JR: You’ve chosen the Cliffs of Moher. Tell me about the circumstances of your first live encounter with the Cliffs. Why were you there? Can you describe your reaction at the time?
OA: I was there as part of a 10-day summer tour of Ireland with my high school choir. It was on one of our days dedicated to sight-seeing. The weather was quintessentially Irish; around 50 degrees with the air thick with clouds, fog and mist. When I first arrived, I remember being immediately captivated by the soothing effect of the weather, the richness of the tall green grass and the anticipation of seeing the Cliffs. It took a small trek to actually arrive at the Cliffs, but my reaction was one of pure awe. I had never seen such natural beauty in the world and had never been so overwhelmed by the majesty of the facades of rock plunging down into the sea. I remember serenity enveloping me as I sat on their edge for the first time, feeling totally at home thousands of miles from my actual home. It was one of the most visceral experiences with beauty I’ve ever had.

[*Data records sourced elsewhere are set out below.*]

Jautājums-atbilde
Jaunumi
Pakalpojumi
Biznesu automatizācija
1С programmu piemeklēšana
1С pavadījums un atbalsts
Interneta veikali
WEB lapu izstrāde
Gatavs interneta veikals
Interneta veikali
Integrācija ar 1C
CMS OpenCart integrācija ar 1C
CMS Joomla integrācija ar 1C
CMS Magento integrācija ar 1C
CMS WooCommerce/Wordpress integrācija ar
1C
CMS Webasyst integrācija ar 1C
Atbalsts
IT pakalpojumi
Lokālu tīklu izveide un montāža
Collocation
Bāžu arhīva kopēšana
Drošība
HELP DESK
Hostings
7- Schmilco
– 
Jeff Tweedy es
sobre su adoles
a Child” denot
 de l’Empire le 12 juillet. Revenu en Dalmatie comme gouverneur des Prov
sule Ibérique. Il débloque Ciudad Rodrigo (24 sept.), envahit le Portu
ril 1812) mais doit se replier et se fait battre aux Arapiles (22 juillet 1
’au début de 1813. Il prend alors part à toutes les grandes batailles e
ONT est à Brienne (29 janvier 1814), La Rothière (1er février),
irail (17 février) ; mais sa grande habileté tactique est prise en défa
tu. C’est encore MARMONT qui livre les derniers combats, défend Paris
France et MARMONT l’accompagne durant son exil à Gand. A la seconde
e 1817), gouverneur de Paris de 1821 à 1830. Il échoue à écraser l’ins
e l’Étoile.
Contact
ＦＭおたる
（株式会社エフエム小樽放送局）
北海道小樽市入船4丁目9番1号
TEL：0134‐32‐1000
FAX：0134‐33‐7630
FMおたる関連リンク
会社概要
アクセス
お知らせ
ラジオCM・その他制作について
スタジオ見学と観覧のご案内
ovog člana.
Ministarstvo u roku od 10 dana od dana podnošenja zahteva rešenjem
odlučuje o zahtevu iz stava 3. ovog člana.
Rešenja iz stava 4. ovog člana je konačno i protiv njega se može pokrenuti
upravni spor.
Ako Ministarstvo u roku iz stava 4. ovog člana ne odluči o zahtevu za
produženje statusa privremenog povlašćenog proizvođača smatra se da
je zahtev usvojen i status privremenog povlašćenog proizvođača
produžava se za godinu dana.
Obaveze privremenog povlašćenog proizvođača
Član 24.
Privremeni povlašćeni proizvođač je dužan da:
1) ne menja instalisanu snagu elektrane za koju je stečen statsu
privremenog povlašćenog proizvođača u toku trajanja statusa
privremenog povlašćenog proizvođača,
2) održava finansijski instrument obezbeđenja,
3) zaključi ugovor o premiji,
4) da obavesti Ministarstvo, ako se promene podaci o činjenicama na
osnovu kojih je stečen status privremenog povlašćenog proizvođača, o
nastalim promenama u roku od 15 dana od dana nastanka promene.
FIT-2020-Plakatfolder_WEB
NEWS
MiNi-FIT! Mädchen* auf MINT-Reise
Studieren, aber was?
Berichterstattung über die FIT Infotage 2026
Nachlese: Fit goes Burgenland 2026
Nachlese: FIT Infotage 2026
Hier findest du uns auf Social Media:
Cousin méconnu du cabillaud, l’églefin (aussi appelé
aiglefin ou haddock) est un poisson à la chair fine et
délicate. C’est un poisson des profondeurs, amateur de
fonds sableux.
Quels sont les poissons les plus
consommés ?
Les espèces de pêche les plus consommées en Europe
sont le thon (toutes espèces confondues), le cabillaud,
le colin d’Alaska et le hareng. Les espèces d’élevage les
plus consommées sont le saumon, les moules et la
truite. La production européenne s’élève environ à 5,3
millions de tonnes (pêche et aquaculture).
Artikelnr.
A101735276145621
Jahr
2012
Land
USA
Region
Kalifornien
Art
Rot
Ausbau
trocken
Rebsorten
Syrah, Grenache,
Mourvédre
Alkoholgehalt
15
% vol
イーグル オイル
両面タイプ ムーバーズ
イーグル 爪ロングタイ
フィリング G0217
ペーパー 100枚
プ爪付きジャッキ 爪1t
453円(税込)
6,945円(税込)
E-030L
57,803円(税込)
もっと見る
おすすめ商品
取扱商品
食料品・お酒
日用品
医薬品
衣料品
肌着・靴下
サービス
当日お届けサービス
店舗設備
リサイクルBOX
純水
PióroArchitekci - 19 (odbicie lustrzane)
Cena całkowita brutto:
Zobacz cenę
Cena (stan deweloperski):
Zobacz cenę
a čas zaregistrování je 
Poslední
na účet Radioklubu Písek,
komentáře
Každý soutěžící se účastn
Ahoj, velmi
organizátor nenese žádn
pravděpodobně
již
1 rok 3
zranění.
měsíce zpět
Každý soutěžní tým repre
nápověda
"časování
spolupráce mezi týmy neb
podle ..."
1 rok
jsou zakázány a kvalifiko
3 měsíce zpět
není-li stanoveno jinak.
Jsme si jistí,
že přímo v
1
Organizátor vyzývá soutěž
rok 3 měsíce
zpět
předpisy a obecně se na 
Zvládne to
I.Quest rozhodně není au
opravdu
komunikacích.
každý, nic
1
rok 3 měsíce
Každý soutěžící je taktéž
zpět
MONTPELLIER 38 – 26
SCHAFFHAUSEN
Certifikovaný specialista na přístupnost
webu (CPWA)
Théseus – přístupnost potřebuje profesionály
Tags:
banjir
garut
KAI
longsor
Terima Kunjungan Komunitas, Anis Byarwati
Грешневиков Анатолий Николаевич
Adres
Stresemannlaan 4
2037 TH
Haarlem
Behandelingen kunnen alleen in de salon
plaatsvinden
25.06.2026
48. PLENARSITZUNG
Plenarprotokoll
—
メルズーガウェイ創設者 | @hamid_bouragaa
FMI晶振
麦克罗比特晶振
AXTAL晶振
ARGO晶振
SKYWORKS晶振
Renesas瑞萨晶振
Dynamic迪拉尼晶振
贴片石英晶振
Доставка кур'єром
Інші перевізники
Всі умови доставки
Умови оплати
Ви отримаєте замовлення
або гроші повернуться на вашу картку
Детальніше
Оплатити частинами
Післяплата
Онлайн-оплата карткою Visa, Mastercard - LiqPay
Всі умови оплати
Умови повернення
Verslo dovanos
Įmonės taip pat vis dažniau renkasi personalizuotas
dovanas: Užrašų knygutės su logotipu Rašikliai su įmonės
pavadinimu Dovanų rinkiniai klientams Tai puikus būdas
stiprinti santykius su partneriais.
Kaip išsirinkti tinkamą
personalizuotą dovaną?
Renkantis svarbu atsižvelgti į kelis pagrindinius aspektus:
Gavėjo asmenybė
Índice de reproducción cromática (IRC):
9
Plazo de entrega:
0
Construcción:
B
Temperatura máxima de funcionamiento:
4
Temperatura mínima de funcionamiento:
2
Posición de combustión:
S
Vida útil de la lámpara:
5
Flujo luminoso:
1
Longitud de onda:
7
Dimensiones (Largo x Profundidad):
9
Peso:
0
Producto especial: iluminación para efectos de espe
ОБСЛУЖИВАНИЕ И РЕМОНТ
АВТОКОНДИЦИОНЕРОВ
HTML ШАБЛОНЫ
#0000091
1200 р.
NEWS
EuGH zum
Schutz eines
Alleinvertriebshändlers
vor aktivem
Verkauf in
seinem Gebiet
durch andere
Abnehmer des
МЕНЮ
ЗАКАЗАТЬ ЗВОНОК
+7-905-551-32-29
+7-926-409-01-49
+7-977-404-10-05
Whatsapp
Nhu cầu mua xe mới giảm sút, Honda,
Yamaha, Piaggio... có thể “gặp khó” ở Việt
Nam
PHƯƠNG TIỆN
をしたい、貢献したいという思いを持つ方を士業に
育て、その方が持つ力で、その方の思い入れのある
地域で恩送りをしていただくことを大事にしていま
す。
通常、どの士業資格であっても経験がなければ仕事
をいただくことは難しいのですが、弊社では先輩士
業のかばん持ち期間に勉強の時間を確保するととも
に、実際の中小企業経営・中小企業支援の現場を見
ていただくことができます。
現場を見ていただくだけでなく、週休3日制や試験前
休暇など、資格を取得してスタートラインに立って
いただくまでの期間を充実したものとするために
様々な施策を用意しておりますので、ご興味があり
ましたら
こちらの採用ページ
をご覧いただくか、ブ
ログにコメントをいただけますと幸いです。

JR: Tell me about the idea of “feeling at home”. What does that mean for you? What is it like (for you) to “feel at home” and how is it possible, do you suppose, that seeing these cliffs that are located at such a physical distance from your actual home, could bring about that feeling for you?
OA: I guess part of it stems from my family’s propensity for our Irish heritage. My maternal great-grandparents emigrated from Ireland, and thus going to Ireland for the first time felt like coming to my “ancestral” home, so to speak. But the sheer sensual impact of the Cliffs on that day – the grand sight of them and the stretching out of the ocean, the cool breeze, the smell of the grass, the sound of the waves lapping against them hundreds of feet below – induced a feeling of comfort in me that was similar to what I few when in the comfort of my own home. These elements combined to soothe me as I sat upon the edge. It was in these ways that the Cliffs made me feel at home.
JR: Do you find, for yourself, that it is a common feature of beautiful things that they provide you with a feeling of comfort, are soothing, or otherwise make you “feel at home” or is this just a peculiar feature of this particular beautiful thing?
OA: After much deliberation across many different things that I find beautiful, I would say that the feeling of comfort and home that I feel when thinking about/viewing the cliffs is a peculiar feature of this particular beautiful thing. I feel as if certain beautiful things affect me in particular ways, with these ways being contingent on specific objects. For example, I would consider the awe, permanence and comfort that the cliffs invoke to be completely different feelings than, say, the delicate transience of a blooming springtime cherry blossom tree. Yet I would consider them equally deserving of being called beautiful.
JR: Is there anything, then, that you think unites all beautiful things under the description of “beautiful”? What does that word mean to you?
OA: I don’t necessarily believe that there is one specific thing that unites all beautiful things, as to me, the term “beautiful” is an umbrella term that is nuanced based on whatever object it is being used to describe. However, one commonality that I have found in my experience with beautiful things is their ability to wholly captivate the gazer. Almost in a transcendent way, they all seem to possess the ability to remove the gazer from whatever anxiety, stress, or negative emotions they may be feeling. The Cliffs of Moher and a flowering spring tree may evoke completely different emotions in me, but they both captivate in such a way that makes them beautiful. The word “beautiful,” then, means almost everything to me, as I try to live my life in such a way that fosters this captivation. Whether it is in the form of natural beauty or human-created beauty (both of which captivate in their own ways), I am always seeking this sort of captivation, which I find is a critical component of what makes life worth living.